[Page-level text extractions]
┌──

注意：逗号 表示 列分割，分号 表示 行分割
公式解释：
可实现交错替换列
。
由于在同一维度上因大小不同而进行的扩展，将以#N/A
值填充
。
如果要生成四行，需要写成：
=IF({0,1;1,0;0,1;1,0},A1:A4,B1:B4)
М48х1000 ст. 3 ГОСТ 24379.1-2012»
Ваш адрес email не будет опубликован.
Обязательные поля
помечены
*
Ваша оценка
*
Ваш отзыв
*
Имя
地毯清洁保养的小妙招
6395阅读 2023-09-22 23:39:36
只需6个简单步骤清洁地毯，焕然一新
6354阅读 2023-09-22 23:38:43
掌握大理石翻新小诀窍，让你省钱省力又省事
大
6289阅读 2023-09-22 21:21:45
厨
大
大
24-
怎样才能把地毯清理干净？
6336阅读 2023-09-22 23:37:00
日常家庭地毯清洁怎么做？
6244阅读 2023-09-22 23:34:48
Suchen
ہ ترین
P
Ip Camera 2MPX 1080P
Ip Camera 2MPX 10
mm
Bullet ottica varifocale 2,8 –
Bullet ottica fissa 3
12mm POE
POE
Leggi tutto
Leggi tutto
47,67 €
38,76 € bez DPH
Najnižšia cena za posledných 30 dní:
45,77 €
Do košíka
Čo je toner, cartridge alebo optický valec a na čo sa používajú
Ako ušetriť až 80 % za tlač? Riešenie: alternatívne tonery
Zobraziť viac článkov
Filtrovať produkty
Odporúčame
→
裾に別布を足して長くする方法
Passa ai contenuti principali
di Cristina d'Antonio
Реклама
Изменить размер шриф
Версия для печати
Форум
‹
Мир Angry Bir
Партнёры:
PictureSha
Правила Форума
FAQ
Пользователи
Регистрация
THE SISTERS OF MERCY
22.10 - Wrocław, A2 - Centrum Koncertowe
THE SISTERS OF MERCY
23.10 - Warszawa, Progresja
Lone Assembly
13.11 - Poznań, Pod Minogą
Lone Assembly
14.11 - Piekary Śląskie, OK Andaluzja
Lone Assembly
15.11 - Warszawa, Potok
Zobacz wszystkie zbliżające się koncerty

└──

What is required: Output only the lines from the one that contains "Ako ušetriť až" through the final line of the records, exactly as given.

Result for this task:
Ako ušetriť až 80 % za tlač? Riešenie: alternatívne tonery
Zobraziť viac článkov
Filtrovať produkty
Odporúčame
→
裾に別布を足して長くする方法
Passa ai contenuti principali
di Cristina d'Antonio
Реклама
Изменить размер шриф
Версия для печати
Форум
‹
Мир Angry Bir
Партнёры:
PictureSha
Правила Форума
FAQ
Пользователи
Регистрация
THE SISTERS OF MERCY
22.10 - Wrocław, A2 - Centrum Koncertowe
THE SISTERS OF MERCY
23.10 - Warszawa, Progresja
Lone Assembly
13.11 - Poznań, Pod Minogą
Lone Assembly
14.11 - Piekary Śląskie, OK Andaluzja
Lone Assembly
15.11 - Warszawa, Potok
Zobacz wszystkie zbliżające się koncerty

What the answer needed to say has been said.